For the last week or so we've been killing some summer downtime by ruminating on who would make an all-star Xavier squad to play in The Basketball Tournament. I took a crack at picking a starting five, and then Joel filled out the bench with five more players from the KenPom Era. While Mark Lyons didn't make the squad, the ten guys that did would present a challenge for any of the teams currently in TBT. That still leaves us with the question of who would coach this team though. As we've limited ourselves to the KenPom Era, there are only three choices.
Thad Matta: 78-23, Elite Eight
Pete Gillen and Skip Prosser brought Xavier to the brink of national notoriety, but it was Thad Matta that took the team over the top. Xavier's first Elite Eight came under Matta, who took a team led by Lionel Chalmers, Romain Sato, and Anthony Myles and very nearly made the Final Four. Thad's recruiting laid the base for Xavier's dominance of the Atlantic 10 and gave Xavier the core of team that made two incredible runs. Matta was an up and coming firebreathing young coach from Butler when he arrived, and the hottest commodity in basketball then he left. Leaving aside any remaining acrimonious feelings for a moment, most Xavier fans would say that the Musketeers rise to being a national power started with Matta.
Sean Miller: 120-47, Two Sweet Sixteens, Elite Eight
Matta left and Xavier suffered the inevitable down year. Sean Miller made sure that didn't last. Miller's teams honed the packline ideals and his relentless recruiting landed Xavier Jordan Crawford, Tu Holloway, Mark Lyons, Jason Love, BJ Raymond, and CJ Anderson among a handful of others. Xavier went from being scrappy overachievers (at least in the media's eyes) to a team consistently loaded with top tier talent. Miller lost two hard luck NCAA tournament games against Gonzaga and Thad Matta's Ohio State before taking his team to the Elite Eight. That team played one of the more memorable games in Xavier history in beating West Virginia and Bob Huggins before succumbing to a loaded UCLA squad. Miller and Stanley Burrell's tear filled embrace at the end of that game symbolized what the young coach meant to the program.

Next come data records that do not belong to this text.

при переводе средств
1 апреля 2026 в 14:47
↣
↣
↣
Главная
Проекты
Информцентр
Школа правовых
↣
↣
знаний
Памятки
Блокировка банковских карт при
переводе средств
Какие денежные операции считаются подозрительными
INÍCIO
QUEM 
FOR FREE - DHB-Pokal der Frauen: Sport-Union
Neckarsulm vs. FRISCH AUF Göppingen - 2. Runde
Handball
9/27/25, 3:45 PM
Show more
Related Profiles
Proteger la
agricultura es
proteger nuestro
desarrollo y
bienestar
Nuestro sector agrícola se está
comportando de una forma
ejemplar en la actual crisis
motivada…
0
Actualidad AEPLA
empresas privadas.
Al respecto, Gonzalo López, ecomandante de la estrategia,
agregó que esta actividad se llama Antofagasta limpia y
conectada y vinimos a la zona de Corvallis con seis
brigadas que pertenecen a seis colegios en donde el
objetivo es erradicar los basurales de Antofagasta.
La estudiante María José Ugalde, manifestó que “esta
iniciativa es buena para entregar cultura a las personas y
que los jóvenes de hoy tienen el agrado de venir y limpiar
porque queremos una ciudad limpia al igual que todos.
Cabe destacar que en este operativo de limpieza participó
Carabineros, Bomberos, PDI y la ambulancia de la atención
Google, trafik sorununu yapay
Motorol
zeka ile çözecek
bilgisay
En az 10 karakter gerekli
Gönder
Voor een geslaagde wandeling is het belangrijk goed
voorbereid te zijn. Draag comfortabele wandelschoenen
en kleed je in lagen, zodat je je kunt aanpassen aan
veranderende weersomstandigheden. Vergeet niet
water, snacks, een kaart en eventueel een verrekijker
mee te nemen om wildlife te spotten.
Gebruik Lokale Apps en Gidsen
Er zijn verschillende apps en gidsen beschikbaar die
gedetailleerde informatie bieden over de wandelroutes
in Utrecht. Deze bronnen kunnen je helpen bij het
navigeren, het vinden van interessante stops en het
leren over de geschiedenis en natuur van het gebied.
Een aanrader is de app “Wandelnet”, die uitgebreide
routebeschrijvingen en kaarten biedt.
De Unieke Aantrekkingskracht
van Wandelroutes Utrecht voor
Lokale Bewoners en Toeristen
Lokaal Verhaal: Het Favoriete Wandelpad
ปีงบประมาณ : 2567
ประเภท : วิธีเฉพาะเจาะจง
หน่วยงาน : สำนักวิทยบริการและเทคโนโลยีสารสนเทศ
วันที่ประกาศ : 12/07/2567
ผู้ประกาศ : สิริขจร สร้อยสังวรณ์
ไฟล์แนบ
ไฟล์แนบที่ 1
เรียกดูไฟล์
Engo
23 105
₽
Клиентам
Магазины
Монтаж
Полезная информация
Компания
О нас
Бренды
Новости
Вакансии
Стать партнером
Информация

Chris Mack: 134-68, Three Sweet Sixteens
Don't let the 68 losses fool you, Coach Mack has been very nearly as successful as the other two names on this list. No longer content to feast on lesser teams like Rhode Island, Fordham, and Charlotte up to six times a year, Xavier now plies its trade in the Big East. Coach Mack has handled that transition by taking both Big East squads to the tournament and landing in the Sweet Sixteen this year before following the Xavier tradition of losing to one's predecessor. For the time being, Coach Mack seems like the long-term answer at Xavier. A hometown boy who played for the school, he recruits nearly as well as Miller and is sitting on a loaded roster for the coming season.
Those are the three coaches who have guided Xavier since Ken Pomeroy came on the scene in 2002. It may be an arbitrary cut off point, but it's the one we have. All three have had great moments, and all three have had some high profile missteps. If you were taking just one to coach Xavier's all-star The Basketball Tournament squad, who would you have?